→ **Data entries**
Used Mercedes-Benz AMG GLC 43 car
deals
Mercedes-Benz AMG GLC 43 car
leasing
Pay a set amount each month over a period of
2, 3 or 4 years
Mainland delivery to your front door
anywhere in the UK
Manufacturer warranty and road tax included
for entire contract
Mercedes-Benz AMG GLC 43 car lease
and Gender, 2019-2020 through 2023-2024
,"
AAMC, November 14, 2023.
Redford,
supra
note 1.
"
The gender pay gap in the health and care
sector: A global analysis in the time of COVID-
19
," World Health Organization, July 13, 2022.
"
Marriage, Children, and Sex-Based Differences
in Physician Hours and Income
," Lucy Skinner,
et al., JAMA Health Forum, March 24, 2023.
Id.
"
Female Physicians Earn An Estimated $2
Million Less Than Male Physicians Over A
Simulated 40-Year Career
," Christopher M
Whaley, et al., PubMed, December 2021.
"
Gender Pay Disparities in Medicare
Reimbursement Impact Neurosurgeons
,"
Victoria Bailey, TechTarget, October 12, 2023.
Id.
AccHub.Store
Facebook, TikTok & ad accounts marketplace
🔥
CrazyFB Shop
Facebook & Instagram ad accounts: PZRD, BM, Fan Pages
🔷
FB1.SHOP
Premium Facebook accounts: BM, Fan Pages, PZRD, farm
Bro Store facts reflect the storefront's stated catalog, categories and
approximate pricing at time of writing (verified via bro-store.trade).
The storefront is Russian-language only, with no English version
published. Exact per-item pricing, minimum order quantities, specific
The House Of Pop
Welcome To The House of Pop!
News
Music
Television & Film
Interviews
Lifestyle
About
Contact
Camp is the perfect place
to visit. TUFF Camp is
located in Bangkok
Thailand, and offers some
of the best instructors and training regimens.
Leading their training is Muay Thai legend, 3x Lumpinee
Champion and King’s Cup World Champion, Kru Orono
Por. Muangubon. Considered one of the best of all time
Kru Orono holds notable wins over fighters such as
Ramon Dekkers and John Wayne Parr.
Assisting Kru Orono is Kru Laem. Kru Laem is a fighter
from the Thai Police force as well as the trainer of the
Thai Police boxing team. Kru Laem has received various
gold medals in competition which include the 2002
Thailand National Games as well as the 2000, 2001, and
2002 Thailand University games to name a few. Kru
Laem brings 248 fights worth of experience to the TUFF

→ **TASK OBJECTIVE**
Using the entries above, find all lines with "pricing". Copy them.

→ **SOLVED EXERCISE**
approximate pricing at time of writing (verified via bro-store.trade).
published. Exact per-item pricing, minimum order quantities, specific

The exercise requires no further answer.